Toll Brothers Fourth-Quarter Profit Falls

Toll Brothers, a builder of luxury homes, said fourth-quarter earnings fell amid continuing softness in some of the once-hottest U.S. housing markets.

For the fiscal fourth quarter ended October 31, Toll reported net income of $173.8 million, or $1.07 a share, down from $310.3 million, or $1.84 a share, a year ago.

Revenue fell to $1.81 million from $2.02 million, while backlogs shrank to $4.49 billion at the end of the quarter, compared with a backlog of $6.01 billion a year ago.

Analysts had expected Toll to report fourth-quarter profit of $1.06.

Toll also said it expects 2007 full-year earnings to fall about 62% to a range $1.58 to $2.08 a share, which includes a change in accounting treatment and larger land-related write-downs than expected.

Although Toll Brothers is forecasting a steep decline in earnings next year, the company said it may be seeing "a floor" in some markets where deposits and traffic, although "erratic" from week to week, seem to be "dancing on the bottom or slightly above."

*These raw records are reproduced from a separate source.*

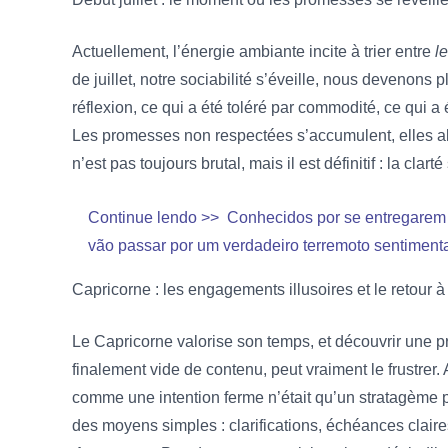
Actuellement, l’énergie ambiante incite à trier entre
l
de juillet, notre sociabilité s’éveille, nous devenons p
réflexion, ce qui a été toléré par commodité, ce qui a 
Les promesses non respectées s’accumulent, elles altèr
n’est pas toujours brutal, mais il est définitif : la clart
Continue lendo >>
Conhecidos por se entregarem 
vão passar por um verdadeiro terremoto sentiment
Capricorne :
les engagements illusoires et le retour à 
Le Capricorne valorise son temps, et découvrir une
finalement vide de contenu, peut vraiment le frustrer. A
comme une intention ferme n’était qu’un stratagème p
des moyens simples : clarifications, échéances claire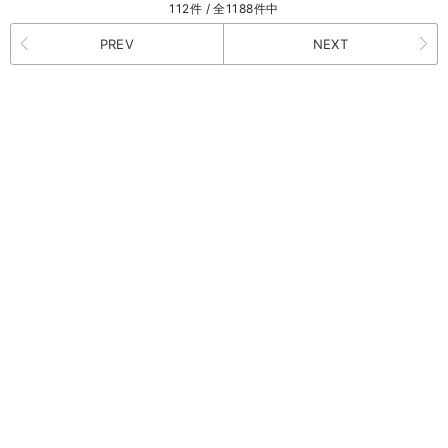
112件 / 全1188件中
PREV
NEXT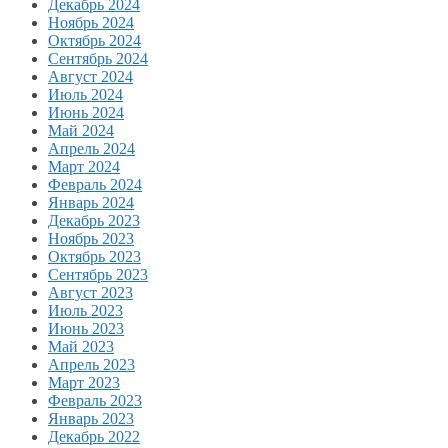
Декабрь 2024
Ноябрь 2024
Октябрь 2024
Сентябрь 2024
Август 2024
Июль 2024
Июнь 2024
Май 2024
Апрель 2024
Март 2024
Февраль 2024
Январь 2024
Декабрь 2023
Ноябрь 2023
Октябрь 2023
Сентябрь 2023
Август 2023
Июль 2023
Июнь 2023
Май 2023
Апрель 2023
Март 2023
Февраль 2023
Январь 2023
Декабрь 2022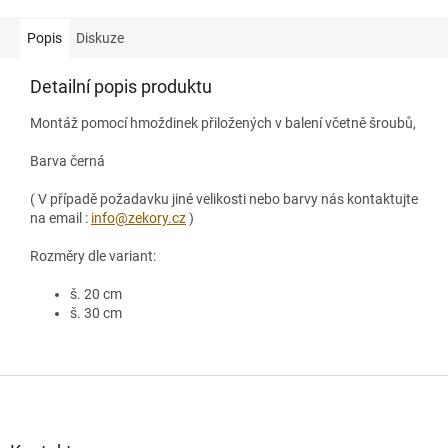
Popis
Diskuze
Detailní popis produktu
Montáž pomocí hmoždinek přiložených v balení včetně šroubů,
Barva černá
( V případě požadavku jiné velikosti nebo barvy nás kontaktujte
na email :
info@zekory.cz
)
Rozměry dle variant:
š. 20 cm
š. 30 cm
Z
á
p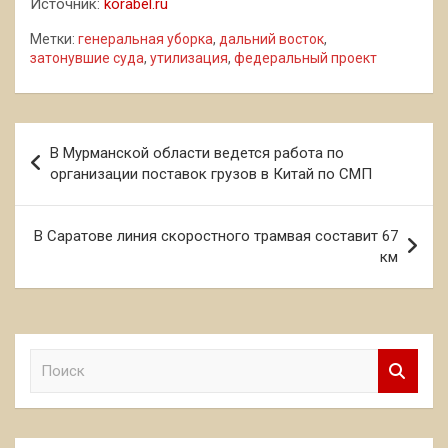
Источник:
korabel.ru
Метки:
генеральная уборка
,
дальний восток
,
затонувшие суда
,
утилизация
,
федеральный проект
Навигация
В Мурманской области ведется работа по
по
организации поставок грузов в Китай по СМП
записям
В Саратове линия скоростного трамвая составит 67
км
П
о
и
с
к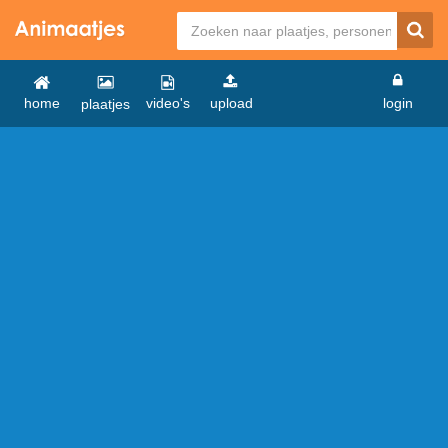
home
video's
upload
login
plaatjes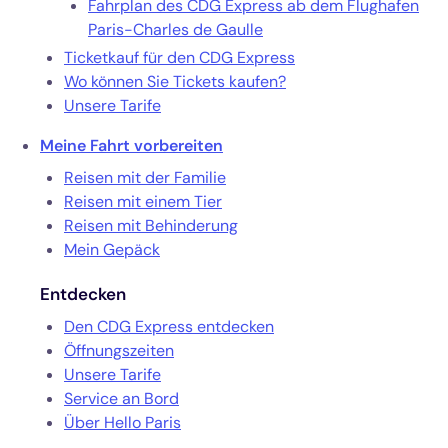
Fahrplan des CDG Express ab dem Flughafen
Paris-Charles de Gaulle
Ticketkauf für den CDG Express
Wo können Sie Tickets kaufen?
Unsere Tarife
Meine Fahrt vorbereiten
Reisen mit der Familie
Reisen mit einem Tier
Reisen mit Behinderung
Mein Gepäck
Entdecken
Den CDG Express entdecken
Öffnungszeiten
Unsere Tarife
Service an Bord
Über Hello Paris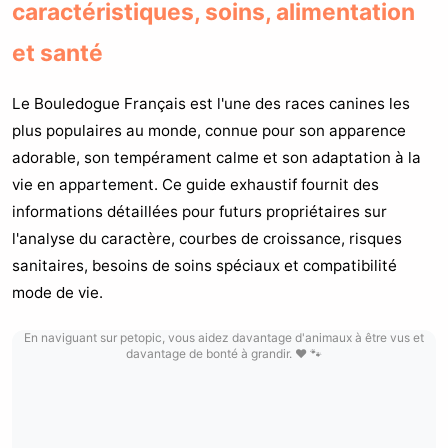
caractéristiques, soins, alimentation
et santé
Le Bouledogue Français est l'une des races canines les
plus populaires au monde, connue pour son apparence
adorable, son tempérament calme et son adaptation à la
vie en appartement. Ce guide exhaustif fournit des
informations détaillées pour futurs propriétaires sur
l'analyse du caractère, courbes de croissance, risques
sanitaires, besoins de soins spéciaux et compatibilité
mode de vie.
En naviguant sur petopic, vous aidez davantage d'animaux à être vus et
davantage de bonté à grandir. ❤️ 🐾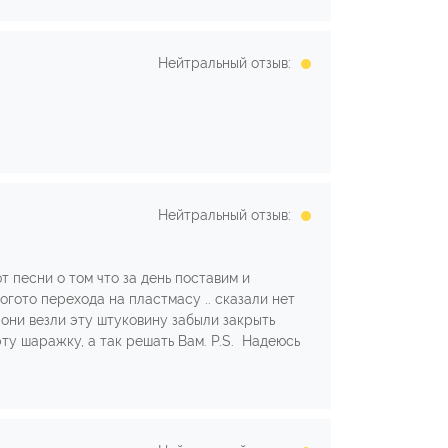
Нейтральный отзыв:
Нейтральный отзыв:
 песни о том что за день поставим и
огото перехода на пластмасу .. сказали нет
 они везли эту штуковину забыли закрыть
эту шаражку, а так решать Вам. P.S. Надеюсь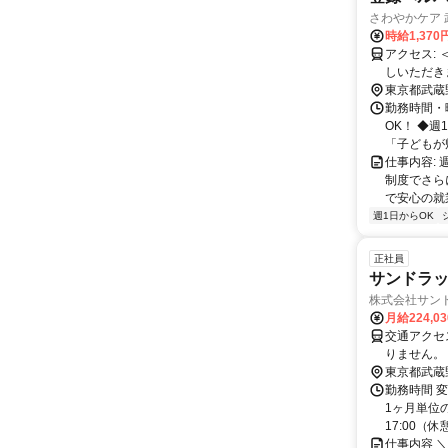
さわやかケア 
時給1,370
アクセス: ＜事業所・面接地＞ 月1回程度の情報共有や研修のため、事業所にお越
しいただきま
央線「三鷹
東京都武蔵
勤務時間・曜
OK！ ◆
「子どもが帰
仕事内容: 
制度でさら
で安心の就業を
週1日からOK
正社員
サンドラッ
株式会社サン
月給224,0
交通アクセス 
りません。
東京都武蔵
勤務時間 変
1ヶ月単位の
17:00（休憩1
仕事内容 ＼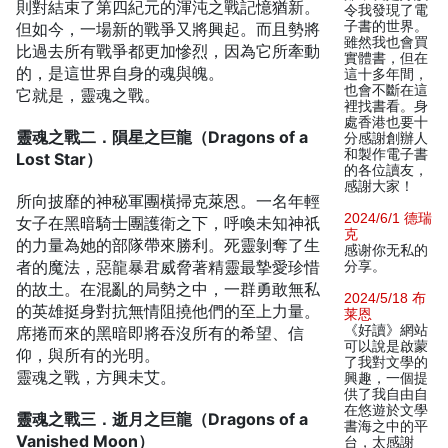
則對結束了第四紀元的渾沌之戰記憶猶新。
令我發現了電
子書的世界。
但如今，一場新的戰爭又將興起。而且勢將
雖然我也會買
比過去所有戰爭都更加慘烈，因為它所牽動
實體書，但在
的，是這世界自身的魂與魄。
這十多年間，
也會不斷在這
它就是，靈魂之戰。
裡找書看。身
處香港也要十
靈魂之戰二．隕星之巨龍（Dragons of a
分感謝創辦人
和製作電子書
Lost Star）
的各位讀友，
感謝大家！
所向披靡的神秘軍團橫掃克萊恩。一名年輕
2024/6/1 德瑞
女子在黑暗騎士團護衛之下，呼喚未知神祇
克
的力量為她的部隊帶來勝利。死靈剝奪了生
感谢你无私的
者的魔法，惡龍暴君威脅著精靈最摯愛珍惜
分享。
的故土。在混亂的局勢之中，一群勇敢無私
2024/5/18 布
的英雄挺身對抗無情阻撓他們的至上力量。
莱恩
《好讀》網站
席捲而來的黑暗即將吞沒所有的希望、信
可以說是啟蒙
仰，與所有的光明。
了我對文學的
靈魂之戰，方興未艾。
興趣，一個提
供了我自由自
在悠遊於文學
靈魂之戰三．逝月之巨龍（Dragons of a
書海之中的平
Vanished Moon）
台，太感謝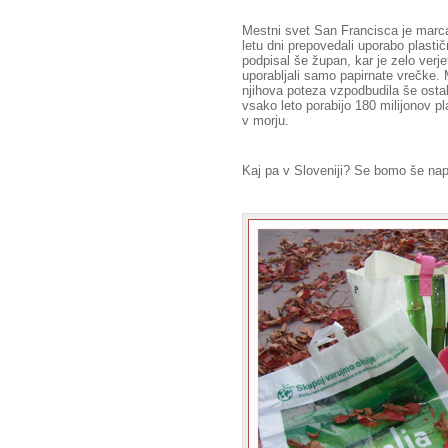
Mestni svet San Francisca je marca
letu dni prepovedali uporabo plasti
podpisal še župan, kar je zelo verj
uporabljali samo papirnate vrečke.
njihova poteza vzpodbudila še osta
vsako leto porabijo 180 milijonov pl
v morju.
Kaj pa v Sloveniji? Se bomo še napr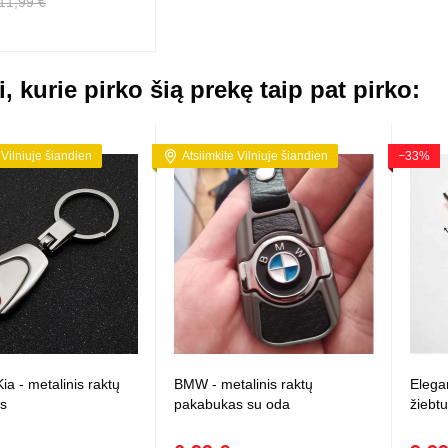
11,99 €
i, kurie pirko šią prekę taip pat pirko:
 Vilniuje šiandien
Atsiimkite Vilniuje šiandien
−33%
Kia - metalinis raktų
BMW - metalinis raktų
Elega
s
pakabukas su oda
žiebtu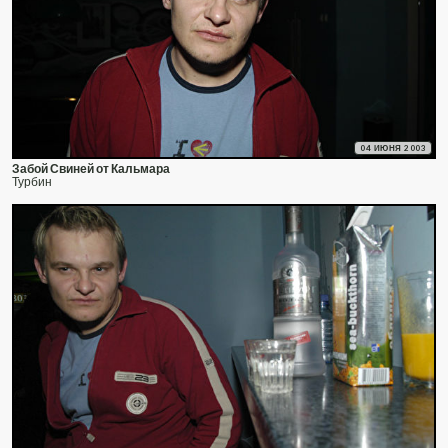
04 ИЮНЯ 2003
Забой Свиней от Кальмара
Турбин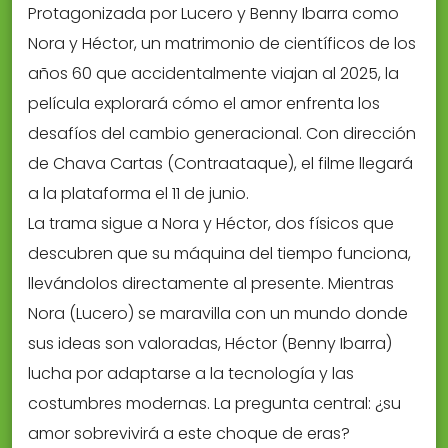
Protagonizada por Lucero y Benny Ibarra como
Nora y Héctor, un matrimonio de científicos de los
años 60 que accidentalmente viajan al 2025, la
película explorará cómo el amor enfrenta los
desafíos del cambio generacional. Con dirección
de Chava Cartas (Contraataque), el filme llegará
a la plataforma el 11 de junio.
La trama sigue a Nora y Héctor, dos físicos que
descubren que su máquina del tiempo funciona,
llevándolos directamente al presente. Mientras
Nora (Lucero) se maravilla con un mundo donde
sus ideas son valoradas, Héctor (Benny Ibarra)
lucha por adaptarse a la tecnología y las
costumbres modernas. La pregunta central: ¿su
amor sobrevivirá a este choque de eras?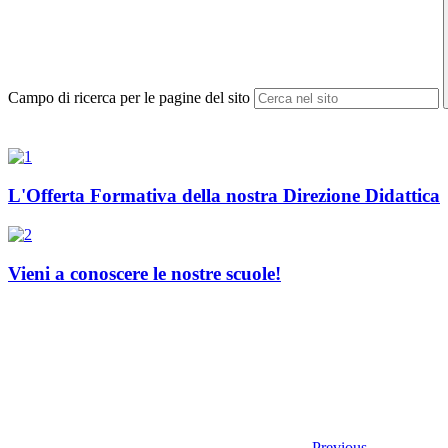
Campo di ricerca per le pagine del sito
L'Offerta Formativa della nostra Direzione Didattica
Vieni a conoscere le nostre scuole!
Previous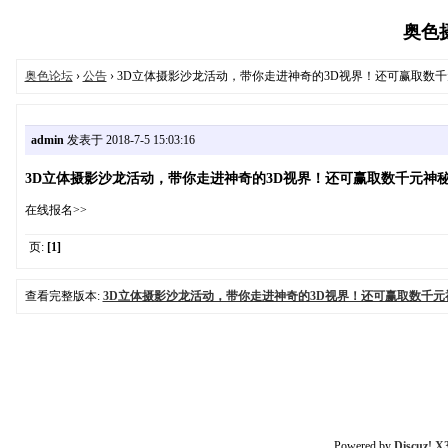
奥色摄影
奥色论坛
›
公告
› 3D立体摄影沙龙活动，带你走进神奇的3D视界！还可赢取数
admin
发表于 2018-7-5 15:03:16
3D立体摄影沙龙活动，带你走进神奇的3D视界！还可赢取数千元神
在线报名>>
页:
[1]
查看完整版本:
3D立体摄影沙龙活动，带你走进神奇的3D视界！还可赢取数千元
Powered by
Discuz! X3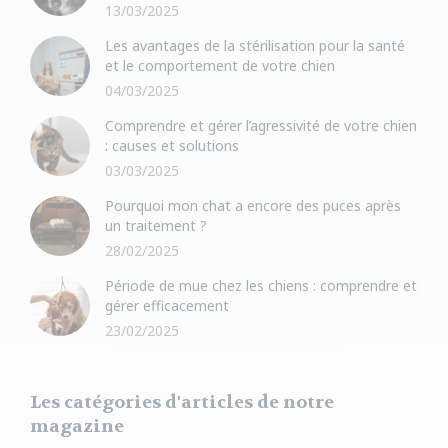
13/03/2025
Les avantages de la stérilisation pour la santé
et le comportement de votre chien
04/03/2025
Comprendre et gérer l’agressivité de votre chien
: causes et solutions
03/03/2025
Pourquoi mon chat a encore des puces après
un traitement ?
28/02/2025
Période de mue chez les chiens : comprendre et
gérer efficacement
23/02/2025
Les catégories d'articles de notre
magazine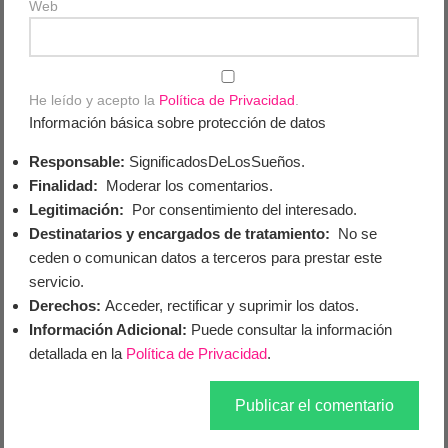
Web
He leído y acepto la
Política de Privacidad
.
Información básica sobre protección de datos
Responsable:
SignificadosDeLosSueños.
Finalidad:
Moderar los comentarios.
Legitimación:
Por consentimiento del interesado.
Destinatarios y encargados de tratamiento:
No se
ceden o comunican datos a terceros para prestar este
servicio.
Derechos:
Acceder, rectificar y suprimir los datos.
Información Adicional:
Puede consultar la información
detallada en la
Política de Privacidad
.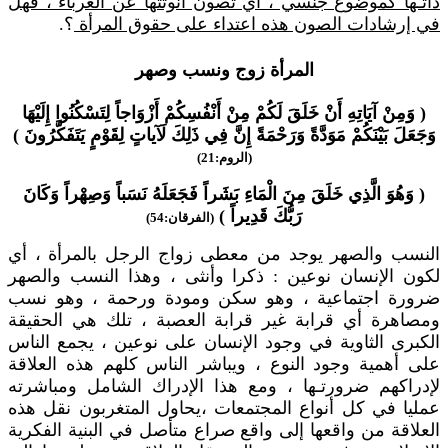
ذاتـها كموضوع جنسي ، أي تصون أنوثتها عن الغرباء ، فهل
في إرشادات الصون هذه اعتداء على حقوق المرأة
؟.
المرأة زوج ونسب وصهر
( وَمِنْ آيَاتِهِ أَنْ خَلَقَ لَكُمْ مِنْ أَنْفُسِكُمْ أَزْوَاجاً لِتَسْكُنُوا إِلَيْهَا
وَجَعَلَ بَيْنَكُمْ مَوَدَّةً وَرَحْمَةً إِنَّ فِي ذَلِكَ لَآياتٍ لِقَوْمٍ يَتَفَكَّرُونَ )
(الروم:21)
( وَهُوَ الَّذِي خَلَقَ مِنَ الْمَاءِ بَشَراً فَجَعَلَهُ نَسَباً وَصِهْراً وَكَانَ
رَبُّكَ قَدِيراً )
(الفرقان:54)
النسب والصهر يوجد من معطى زواج الرجل بالمرأة ، أي
لكون الإنسان نوعين : ذكرا وأنثى ، وهذا النسب والصهر
ضرورة اجتماعية ، وهو سكن ومودة ورحمة ، وهو نسب
ومصاهرة أي قرابة غير قرابة العصبة ، تلك هي الحقيقة
الكبرى الثاوية في وجود الإنسان على نوعين ، يجمع الناس
على أهمية وجود النوع ، ويباشر الناس كلهم هذه العلاقة
لإدراكهم ضرورتـها ، ومع هذا الإدراك الشامل ومباشرته
عمليا في كل أنواع المجتمعات ،يحاول المتغربون نقل هذه
العلاقة من واقعها إلى واقع صراع متأصل في البنية الفكرية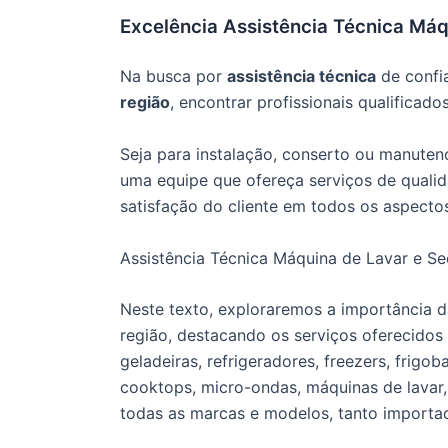
Excelência Assistência Técnica Máq
Na busca por
assistência técnica
de confi
região
, encontrar profissionais qualificado
Seja para instalação, conserto ou manute
uma equipe que ofereça serviços de qualida
satisfação do cliente em todos os aspecto
Assistência Técnica Máquina de Lavar e Se
Neste texto, exploraremos a importância da
região, destacando os serviços oferecidos
geladeiras, refrigeradores, freezers, frigo
cooktops, micro-ondas, máquinas de lavar,
todas as marcas e modelos, tanto importa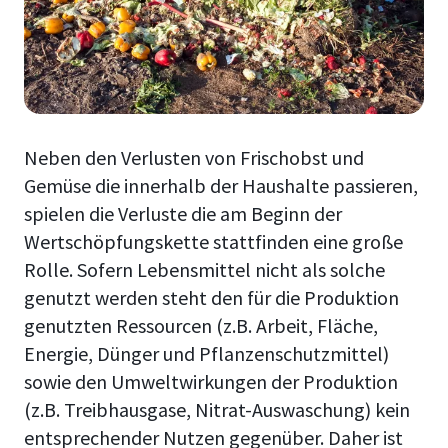
Neben den Verlusten von Frischobst und
Gemüse die innerhalb der Haushalte passieren,
spielen die Verluste die am Beginn der
Wertschöpfungskette stattfinden eine große
Rolle. Sofern Lebensmittel nicht als solche
genutzt werden steht den für die Produktion
genutzten Ressourcen (z.B. Arbeit, Fläche,
Energie, Dünger und Pflanzenschutzmittel)
sowie den Umweltwirkungen der Produktion
(z.B. Treibhausgase, Nitrat-Auswaschung) kein
entsprechender Nutzen gegenüber. Daher ist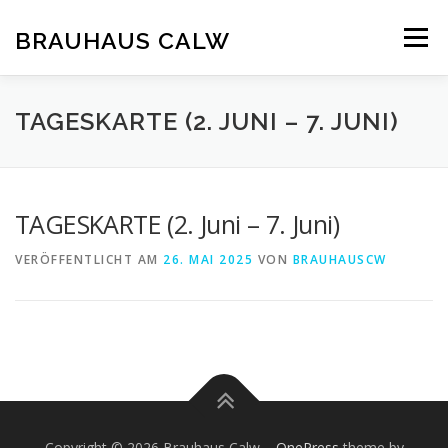
Zum
Inhalt
BRAUHAUS CALW
Menü
springen
TAGESKARTE (2. JUNI – 7. JUNI)
TAGESKARTE (2. Juni – 7. Juni)
VERÖFFENTLICHT AM
26. MAI 2025
VON
BRAUHAUSCW
Copyright © 2026 Brauhaus Calw
–
OnePress
theme by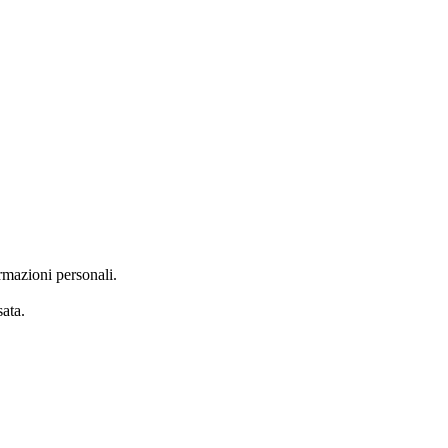
rmazioni personali.
ata.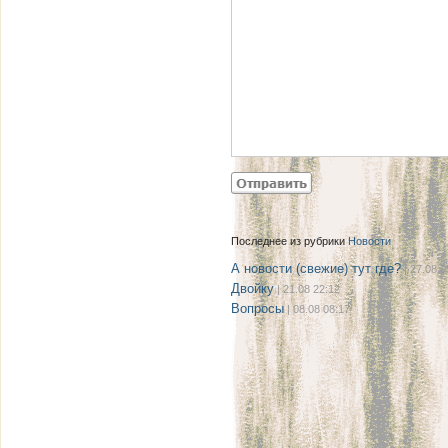
Последнее из рубрики
Новости
А новости (свежие) тут где?
| 27.08 0
Двойку
| 21.08 22:12
Вопросы
| 08.08 08:17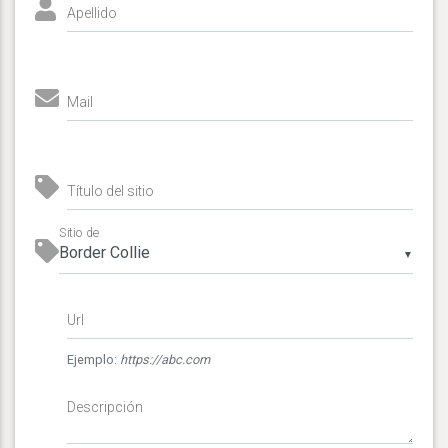
Apellido
Mail
Título del sitio
Sitio de
▼
Url
Ejemplo:
https://abc.com
Descripción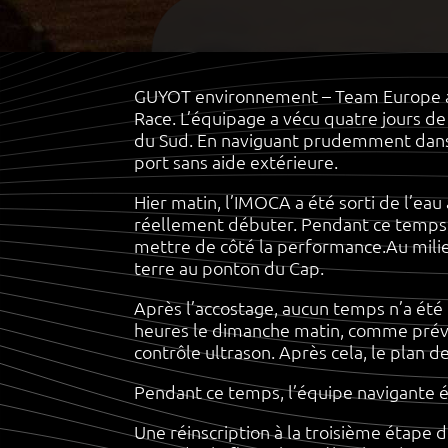
GUYOT environnement – Team Europe a 
Race. L’équipage a vécu quatre jours d
du Sud. En naviguant prudemment dans u
port sans aide extérieure.
Hier matin, l’IMOCA a été sorti de l’eau
réellement débuter. Pendant ce temps, 
mettre de côté la performance.Au milieu 
terre au ponton du Cap.
Après l’accostage, aucun temps n’a ét
heures le dimanche matin, comme prévu
contrôle ultrason. Après cela, le plan d
Pendant ce temps, l’équipe navigante é
Une réinscription à la troisième étape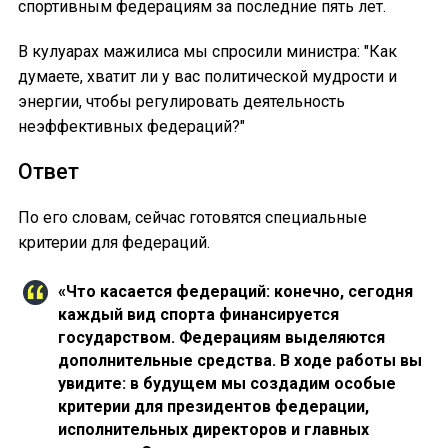
спортивным федерациям за последние пять лет.
В кулуарах мажилиса мы спросили министра: "Как
думаете, хватит ли у вас политической мудрости и
энергии, чтобы регулировать деятельность
неэффективных федераций?"
Ответ
По его словам, сейчас готовятся специальные
критерии для федераций.
«Что касается федераций: конечно, сегодня
каждый вид спорта финансируется
государством. Федерациям выделяются
дополнительные средства. В ходе работы вы
увидите: в будущем мы создадим особые
критерии для президентов федерации,
исполнительных директоров и главных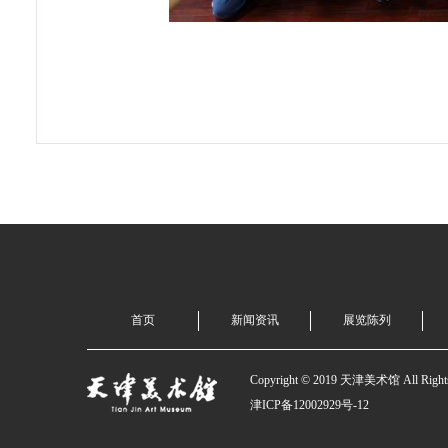
首页
新闻资讯
展览陈列
Copyright © 2019 天津美术馆 All Rights
津ICP备12002929号-12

"The fundamentals that typically lead our industry out of a slowdown are already in place," said Chairman and Chief Executive Robert Toll, in a written statement. "Interest rates are near historic lows, unemployment is near an all-time low and the stock market is setting records."

Still, in the near-term, Toll Brothers continues to face margin pressure due to cancelled orders. In the latest period, the company 585 cancellations, which is higher than normal.

"I think the luxury end of the market is probably going to be the last to see a bottom in the housing market," said Alex Barron, a homebuilding analyst at JMP Securities, on CNBC's "Squawk Box."

"I would be more comfortable if I started to hear companies focused on the low end starting saying similar comments," Barron said.

According to Toll, some of the markets that were the first to slow down are the ones that are picking up again. This includes the metro Washington, D.C., suburbs of northern Virginia, which appear to have stabilized. In Washington, D.C.'s Maryland suburbs the market appears to be nearing stablization.